* [WHAT IS NEEDED] The goal is an unaltered copy of the records below, minus any images.

* [DATASET EXCERPTS]
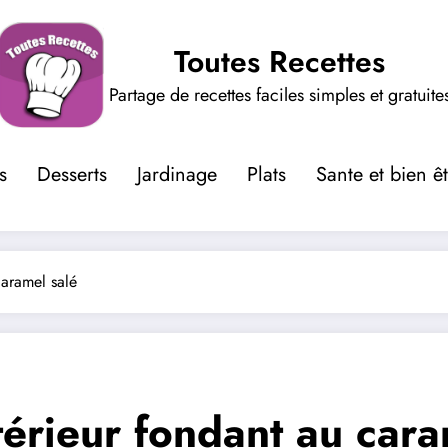
Toutes Recettes
Partage de recettes faciles simples et gratuite
s
Desserts
Jardinage
Plats
Sante et bien ê
caramel salé
térieur fondant au cara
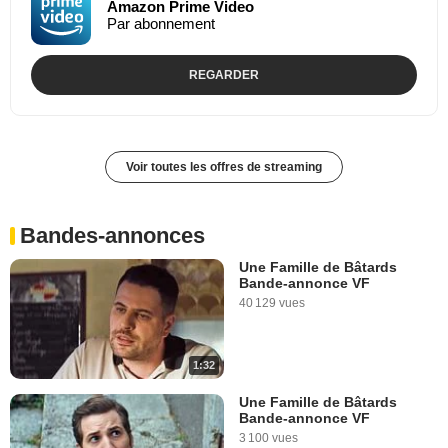
Amazon Prime Video
Par abonnement
REGARDER
Voir toutes les offres de streaming
Bandes-annonces
Une Famille de Bâtards
Bande-annonce VF
40 129 vues
1:32
Une Famille de Bâtards
Bande-annonce VF
3 100 vues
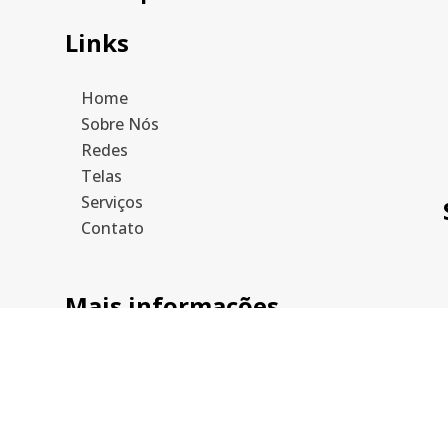
Links
Home
Sobre Nós
Redes
Telas
Serviços
Contato
Mais informações
Política de privacidade
Hos
PJ: 34.508.941/0001-52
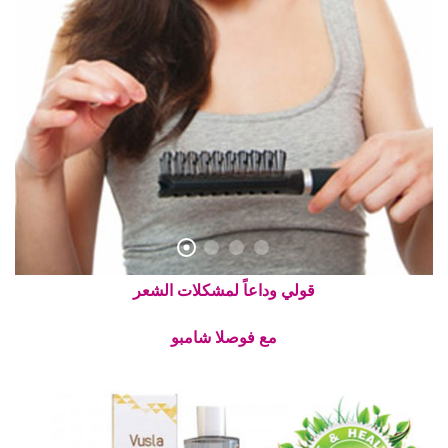
قولي وداعاً لمشكلات الشعر
مع فوصلا شامبو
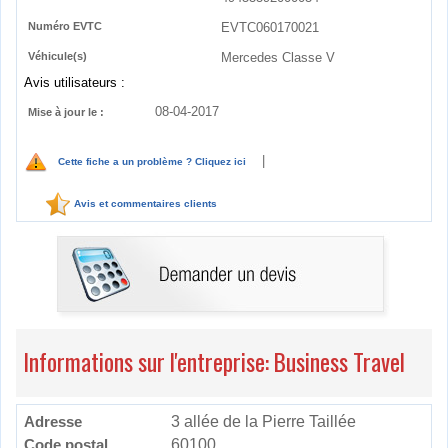
Numéro EVTC
EVTC060170021
Véhicule(s)
Mercedes Classe V
Avis utilisateurs :
08-04-2017
Mise à jour le :
|
Cette fiche a un problème ? Cliquez ici
Avis et commentaires clients
Informations sur l'entreprise: Business Travel
Adresse
3 allée de la Pierre Taillée
Code postal
60100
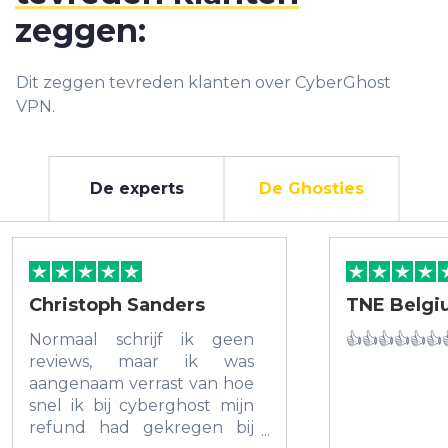
zeggen:
Dit zeggen tevreden klanten over CyberGhost
VPN.
De experts
De Ghosties
Christoph Sanders
TNE Belg
Normaal schrijf ik geen
👍👍👍👍👍👍
reviews, maar ik was
aangenaam verrast van hoe
snel ik bij cyberghost mijn
refund had gekregen bij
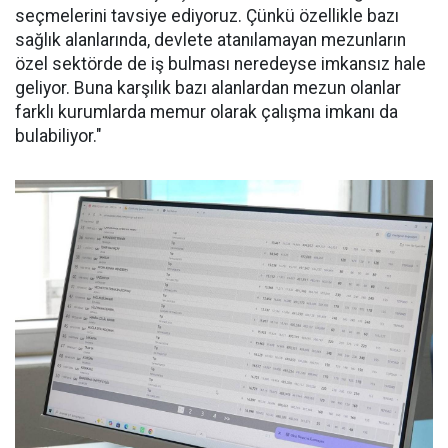
seçmelerini tavsiye ediyoruz. Çünkü özellikle bazı
sağlık alanlarında, devlete atanılamayan mezunların
özel sektörde de iş bulması neredeyse imkansız hale
geliyor. Buna karşılık bazı alanlardan mezun olanlar
farklı kurumlarda memur olarak çalışma imkanı da
bulabiliyor."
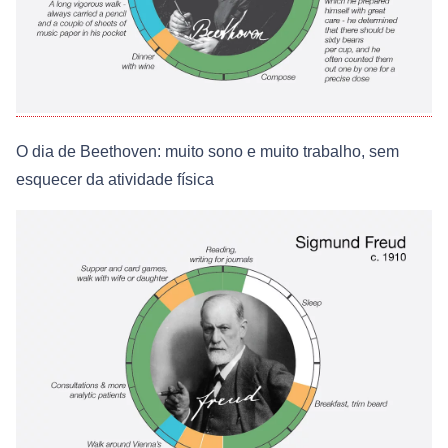
O dia de Beethoven: muito sono e muito trabalho, sem
esquecer da atividade física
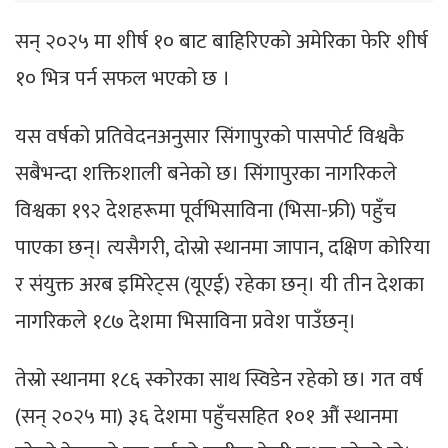
सन् २०२५ मा शीर्ष १० बाट बाहिरिएको अमेरिका फेरि शीर्ष
१० भित्र पर्न सफल भएको छ ।
यस वर्षको प्रतिवेदनअनुसार सिंगापुरको पासपोर्ट विश्वकै
सबैभन्दा शक्तिशाली बनेको छ। सिंगापुरका नागरिकले
विश्वका १९२ देशहरूमा पूर्वभिसाविना (भिसा-फ्री) पहुँच
पाएका छन्। त्यसैगरी, दोस्रो स्थानमा जापान, दक्षिण कोरिया
र संयुक्त अरब इमिरेट्स (यूएई) रहेका छन्। यी तीन देशका
नागरिकले १८७ देशमा भिसाविना प्रवेश पाउँछन्।
तेस्रो स्थानमा १८६ स्कोरका साथ स्विडेन रहेको छ। गत वर्ष
(सन् २०२५ मा) ३६ देशमा पहुँचसहित १०१ औं स्थानमा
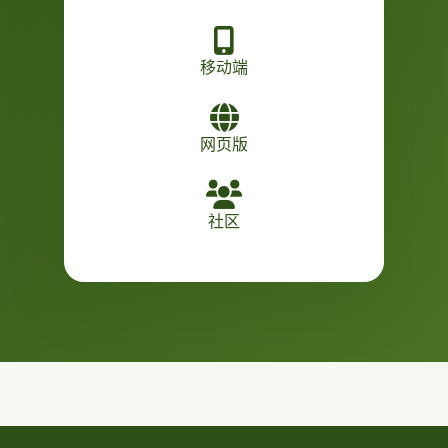
移动端
网页版
社区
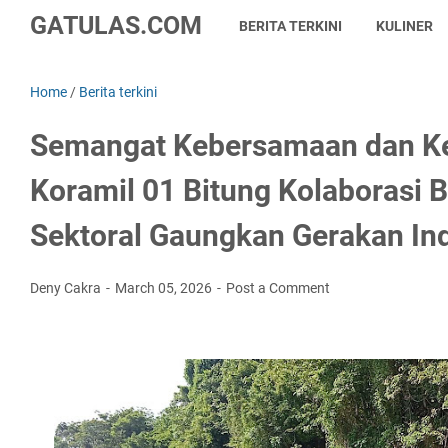
GATULAS.COM
BERITA TERKINI
KULINER
Home
/
Berita terkini
Semangat Kebersamaan dan Ke
Koramil 01 Bitung Kolaborasi 
Sektoral Gaungkan Gerakan Ind
Deny Cakra
March 05, 2026
Post a Comment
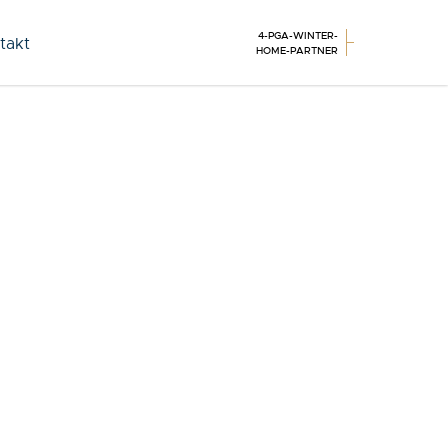
4-PGA-WINTER-
takt
HOME-PARTNER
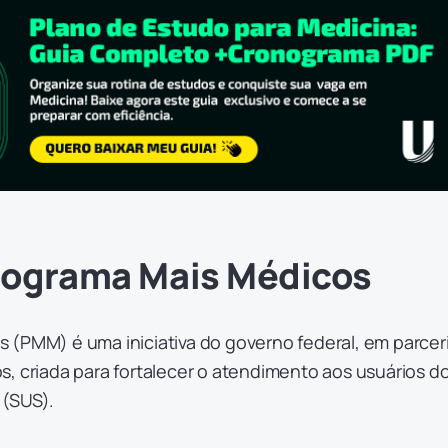
Programa Mais Médicos
 (PMM) é uma iniciativa do governo federal, em parcer
, criada para fortalecer o atendimento aos usuários d
 (SUS).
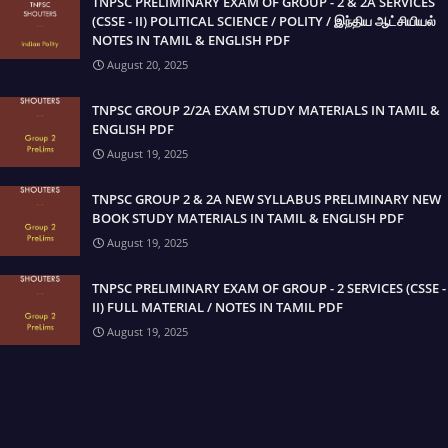
TNPSC PRELIMINARY EXAM OF GROUP - 2 & 2A SERVICES
(CSSE - II) POLITICAL SCIENCE / POLITY / இந்திய ஆட்சியியல்
NOTES IN TAMIL & ENGLISH PDF
August 20, 2025
TNPSC GROUP 2/2A EXAM STUDY MATERIALS IN TAMIL &
ENGLISH PDF
August 19, 2025
TNPSC GROUP 2 & 2A NEW SYLLABUS PRELIMINARY NEW
BOOK STUDY MATERIALS IN TAMIL & ENGLISH PDF
August 19, 2025
TNPSC PRELIMINARY EXAM OF GROUP - 2 SERVICES (CSSE -
II) FULL MATERIAL / NOTES IN TAMIL PDF
August 19, 2025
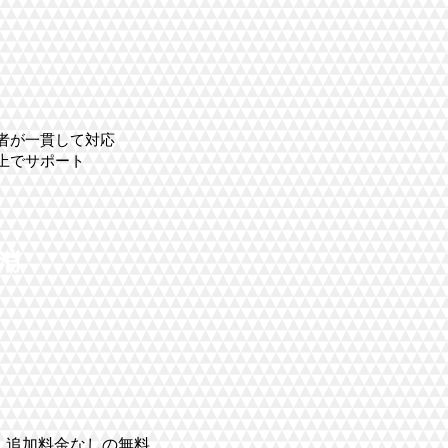
者が一貫して対応
上でサポート
消
、追加料金なしの無料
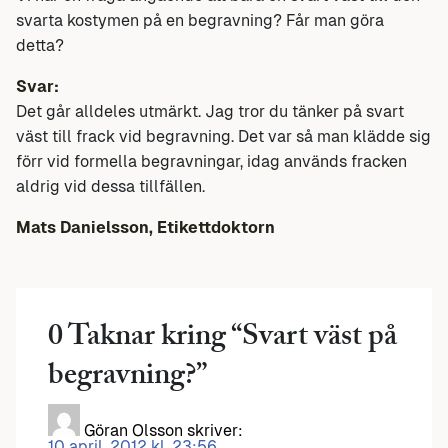
svarta kostymen på en begravning? Får man göra
detta?
Svar:
Det går alldeles utmärkt. Jag tror du tänker på svart
väst till frack vid begravning. Det var så man klädde sig
förr vid formella begravningar, idag används fracken
aldrig vid dessa tillfällen.
Mats Danielsson, Etikettdoktorn
0 Taknar kring “
Svart väst på
begravning?
”
Göran Olsson
skriver:
10 april, 2012 kl. 23:56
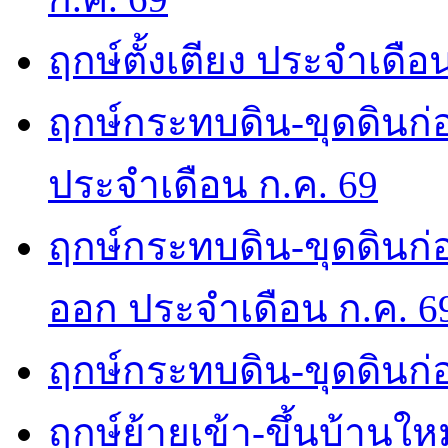
ฤกษ์ตั้งเตียง ประจำเดือ
ฤกษ์กระทบดิน-ขุดดินก่อ
ประจำเดือน ก.ค. 69
ฤกษ์กระทบดิน-ขุดดินก่อ
ออก ประจำเดือน ก.ค. 6
ฤกษ์กระทบดิน-ขุดดินก่อ
ฤกษ์ย้ายเข้า-ขึ้นบ้านให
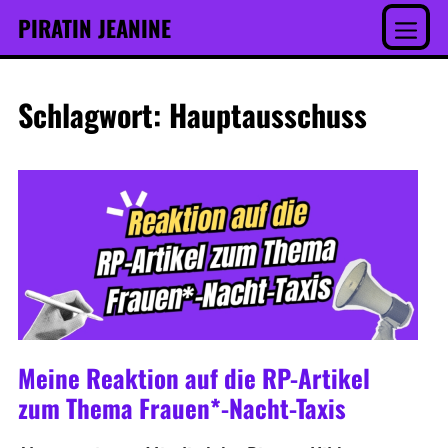
Inhalt
Skip
PIRATIN JEANINE
springen
to
Menu
content
Schlagwort:
Hauptausschuss
Meine Reaktion auf die RP-Artikel
zum Thema Frauen*-Nacht-Taxis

* [RESULT FOR THIS TASK]
Toutes Recettes
Partage de recettes faciles simples et gratuite
s
Desserts
Jardinage
Plats
Sante et bien ê
caramel salé
térieur fondant au cara
Amazon Prime Video
Par abonnement
REGARDER
Voir toutes les offres de streaming
Bandes-annonces
Une Famille de Bâtards
Bande-annonce VF
40 129 vues
1:32
Une Famille de Bâtards
Bande-annonce VF
3 100 vues
Links
Home
Sobre Nós
Redes
Telas
Serviços
Contato
Mais informações
Política de privacidade
Hos
PJ: 34.508.941/0001-52
قولي وداعاً لمشكلات الشعر
مع فوصلا شامبو
Numéro EVTC
EVTC060170021
Véhicule(s)
Mercedes Classe V
Avis utilisateurs :
08-04-2017
Mise à jour le :
|
Cette fiche a un problème ? Cliquez ici
Avis et commentaires clients
Informations sur l'entreprise: Business Travel
Adresse
3 allée de la Pierre Taillée
Code postal
60100
zeggen:
Dit zeggen tevreden klanten over CyberGhost
VPN.
De experts
De Ghosties
Christoph Sanders
TNE Belg
Normaal schrijf ik geen
👍👍👍👍👍👍
reviews, maar ik was
aangenaam verrast van hoe
snel ik bij cyberghost mijn
refund had gekregen bij
seçmelerini tavsiye ediyoruz. Çünkü özellikle bazı
sağlık alanlarında, devlete atanılamayan mezunların
özel sektörde de iş bulması neredeyse imkansız hale
geliyor. Buna karşılık bazı alanlardan mezun olanlar
farklı kurumlarda memur olarak çalışma imkanı da
bulabiliyor."
O dia de Beethoven: muito sono e muito trabalho, sem
esquecer da atividade física
सन् २०२५ मा शीर्ष १० बाट बाहिरिएको अमेरिका फेरि शीर्ष
१० भित्र पर्न सफल भएको छ ।
यस वर्षको प्रतिवेदनअनुसार सिंगापुरको पासपोर्ट विश्वकै
सबैभन्दा शक्तिशाली बनेको छ। सिंगापुरका नागरिकले
विश्वका १९२ देशहरूमा पूर्वभिसाविना (भिसा-फ्री) पहुँच
पाएका छन्। त्यसैगरी, दोस्रो स्थानमा जापान, दक्षिण कोरिया
र संयुक्त अरब इमिरेट्स (यूएई) रहेका छन्। यी तीन देशका
नागरिकले १८७ देशमा भिसाविना प्रवेश पाउँछन्।
तेस्रो स्थानमा १८६ स्कोरका साथ स्विडेन रहेको छ। गत वर्ष
(सन् २०२५ मा) ३६ देशमा पहुँचसहित १०१ औं स्थानमा
移动端
网页版
社区
GATULAS.COM
BERITA TERKINI
KULINER
Home
/
Berita terkini
Semangat Kebersamaan dan Ke
Koramil 01 Bitung Kolaborasi 
Sektoral Gaungkan Gerakan Ind
Deny Cakra
March 05, 2026
Post a Comment
4-PGA-WINTER-
takt
HOME-PARTNER
Programa Mais Médicos
 (PMM) é uma iniciativa do governo federal, em parcer
, criada para fortalecer o atendimento aos usuários d
 (SUS).
TNPSC PRELIMINARY EXAM OF GROUP - 2 & 2A SERVICES
(CSSE - II) POLITICAL SCIENCE / POLITY / இந்திய ஆட்சியியல்
NOTES IN TAMIL & ENGLISH PDF
August 20, 2025
TNPSC GROUP 2/2A EXAM STUDY MATERIALS IN TAMIL &
ENGLISH PDF
August 19, 2025
TNPSC GROUP 2 & 2A NEW SYLLABUS PRELIMINARY NEW
BOOK STUDY MATERIALS IN TAMIL & ENGLISH PDF
August 19, 2025
TNPSC PRELIMINARY EXAM OF GROUP - 2 SERVICES (CSSE -
II) FULL MATERIAL / NOTES IN TAMIL PDF
August 19, 2025
者が一貫して対応
上でサポート
消
、追加料金なしの無料
svarta kostymen på en begravning? Får man göra
detta?
Svar:
Det går alldeles utmärkt. Jag tror du tänker på svart
väst till frack vid begravning. Det var så man klädde sig
förr vid formella begravningar, idag används fracken
aldrig vid dessa tillfällen.
Mats Danielsson, Etikettdoktorn
0 Taknar kring “
Svart väst på
begravning?
”
Göran Olsson
skriver:
10 april, 2012 kl. 23:56
ฤกษ์ตั้งเตียง ประจำเดือ
ฤกษ์กระทบดิน-ขุดดินก่อ
ประจำเดือน ก.ค. 69
ฤกษ์กระทบดิน-ขุดดินก่อ
ออก ประจำเดือน ก.ค. 6
ฤกษ์กระทบดิน-ขุดดินก่อ
ฤกษ์ย้ายเข้า-ขึ้นบ้านให
Inhalt
Skip
PIRATIN JEANINE
springen
to
Menu
content
Schlagwort:
Hauptausschuss
Meine Reaktion auf die RP-Artikel
zum Thema Frauen*-Nacht-Taxis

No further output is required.